Telecom Customer Churn Prediction

Overview

This project is a comprehensive Data Science portfolio piece focused on predicting telecom customer churn through advanced machine learning methods. The objective is to develop robust, scalable, and interpretable predictive models to proactively identify at-risk customers, enhancing customer retention strategies.

The analysis builds upon the foundational approach presented by Lalwani et al. (2022), addressing the challenges of imbalanced datasets in churn prediction using advanced resampling techniques (including undersampling and oversampling with SMOTE) and enhanced evaluation metrics.

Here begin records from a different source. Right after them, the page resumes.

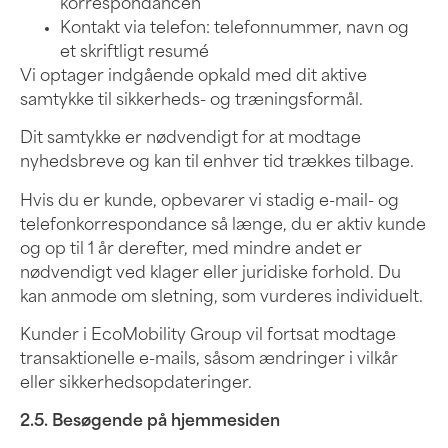
korrespondancen
Kontakt via telefon: telefonnummer, navn og
et skriftligt resumé
Vi optager indgående opkald med dit aktive
samtykke til sikkerheds- og træningsformål.
Dit samtykke er nødvendigt for at modtage
nyhedsbreve og kan til enhver tid trækkes tilbage.
Hvis du er kunde, opbevarer vi stadig e-mail- og
telefonkorrespondance så længe, du er aktiv kunde
og op til 1 år derefter, med mindre andet er
nødvendigt ved klager eller juridiske forhold. Du
kan anmode om sletning, som vurderes individuelt.
Kunder i EcoMobility Group vil fortsat modtage
transaktionelle e-mails, såsom ændringer i vilkår
eller sikkerhedsopdateringer.
2.5. Besøgende på hjemmesiden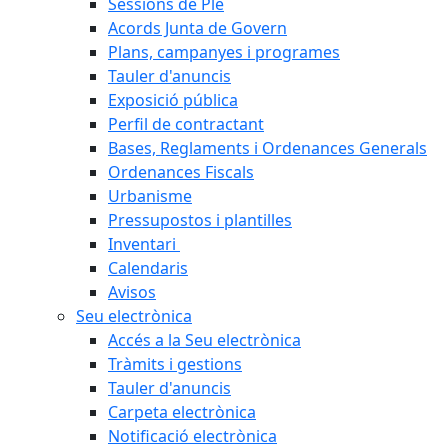
Sessions de Ple
Acords Junta de Govern
Plans, campanyes i programes
Tauler d'anuncis
Exposició pública
Perfil de contractant
Bases, Reglaments i Ordenances Generals
Ordenances Fiscals
Urbanisme
Pressupostos i plantilles
Inventari
Calendaris
Avisos
Seu electrònica
Accés a la Seu electrònica
Tràmits i gestions
Tauler d'anuncis
Carpeta electrònica
Notificació electrònica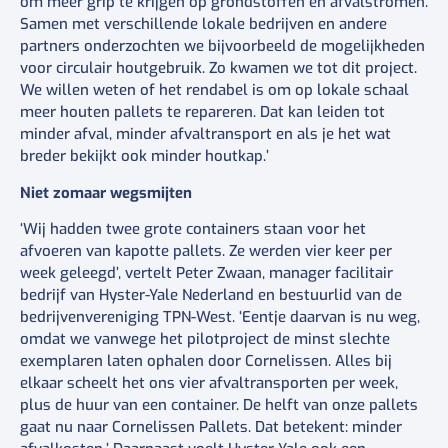
om meer grip te krijgen op grondstoffen en afvalstromen.
Samen met verschillende lokale bedrijven en andere
partners onderzochten we bijvoorbeeld de mogelijkheden
voor circulair houtgebruik. Zo kwamen we tot dit project.
We willen weten of het rendabel is om op lokale schaal
meer houten pallets te repareren. Dat kan leiden tot
minder afval, minder afvaltransport en als je het wat
breder bekijkt ook minder houtkap.’
Niet zomaar wegsmijten
‘Wij hadden twee grote containers staan voor het
afvoeren van kapotte pallets. Ze werden vier keer per
week geleegd’, vertelt Peter Zwaan, manager facilitair
bedrijf van Hyster-Yale Nederland en bestuurlid van de
bedrijvenvereniging TPN-West. ‘Eentje daarvan is nu weg,
omdat we vanwege het pilotproject de minst slechte
exemplaren laten ophalen door Cornelissen. Alles bij
elkaar scheelt het ons vier afvaltransporten per week,
plus de huur van een container. De helft van onze pallets
gaat nu naar Cornelissen Pallets. Dat betekent: minder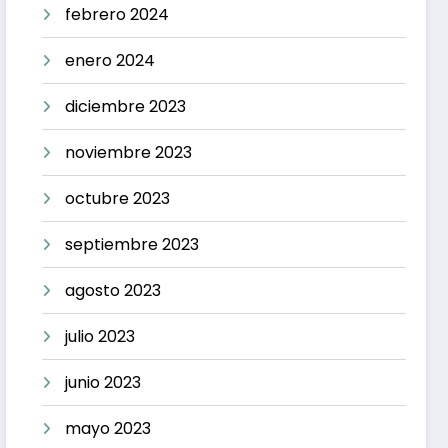
febrero 2024
enero 2024
diciembre 2023
noviembre 2023
octubre 2023
septiembre 2023
agosto 2023
julio 2023
junio 2023
mayo 2023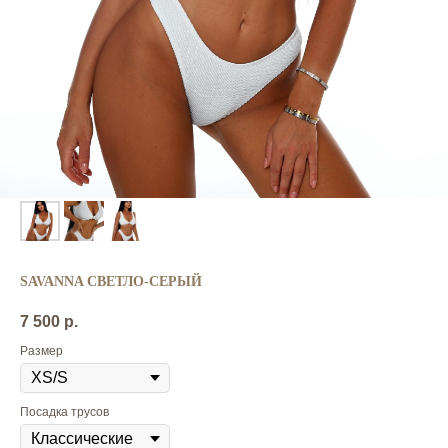
SAVANNA СВЕТЛО-СЕРЫЙ
7 500
р.
Размер
Посадка трусов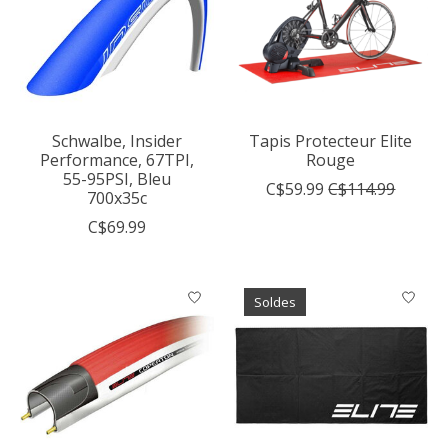
Schwalbe, Insider
Tapis Protecteur Elite
Performance, 67TPI,
Rouge
55-95PSI, Bleu
C$59.99
C$114.99
700x35c
C$69.99
Soldes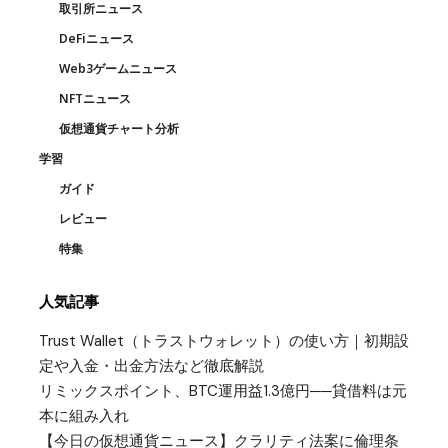
取引所ニュース
DeFiニュース
Web3ゲームニュース
NFTニュース
仮想通貨チャート分析
学習
ガイド
レビュー
特集
人気記事
Trust Wallet（トラストウォレット）の使い方｜初期設
定や入金・出金方法など徹底解説
リミックスポイント、BTC運用益1.3億円──貸借料は元
本に組み入れ
【今日の仮想通貨ニュース】クラリティ法案に倫理条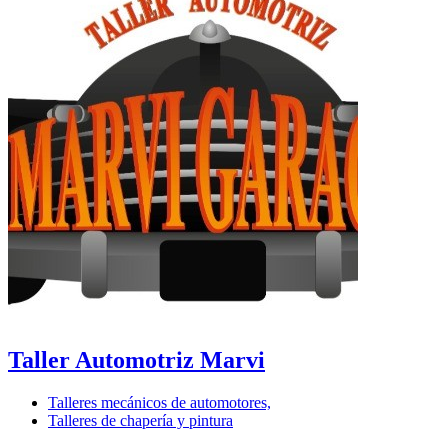
Taller Automotriz Marvi
Talleres mecánicos de automotores,
Talleres de chapería y pintura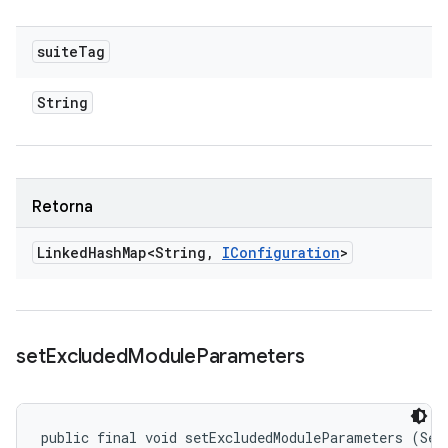
suite
Tag
String
Retorna
Linked
Hash
Map<String
,
IConfiguration
>
set
Excluded
Module
Parameters
public final void setExcludedModuleParameters (Set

Key methodological highlights include rigorous feature selection using the Gravitational Search Algorithm (GSA), extensive hyperparameter tuning to optimize model performance, and comprehensive comparative analysis across various machine learning models and dataset variations.

📂 Project Structure

The project is organized into two main parts:

Part I: Data Exploration & Preprocessing

Introduction: Objectives and scope of churn prediction.
Dataset Acquisition & Structure: Data sourcing and preliminary assessment.
Exploratory Data Analysis (EDA): Visualization and feature distribution analysis.
Data Preprocessing: Handling missing data, transforming categorical features, and data cleaning.

Part II: Modeling & Evaluation

Feature Selection & Preprocessing
- Feature selection using Gravitational Search Algorithm (GSA) and statistical methods.
- Data balancing with undersampling and SMOTE.
Model Training & Hyperparameter Tuning
- Training supervised learning algorithms (Logistic Regression, Decision Tree, KNN, Random Forest, Naïve Bayes, XGBoost, CatBoost).
- Hyperparameter optimization for improved predictions.
Testing & Model Comparison
- Evaluation of predictive performance using multiple metrics (Accuracy, Precision, Recall, F1-score, AUC-ROC).
- Comparing model effectiveness across different feature sets and data balancing methods.
Final Recommendation
- Selection of the best-performing, most interpretable predictive model.
- Insights into how feature selection and balancing methods affect performance.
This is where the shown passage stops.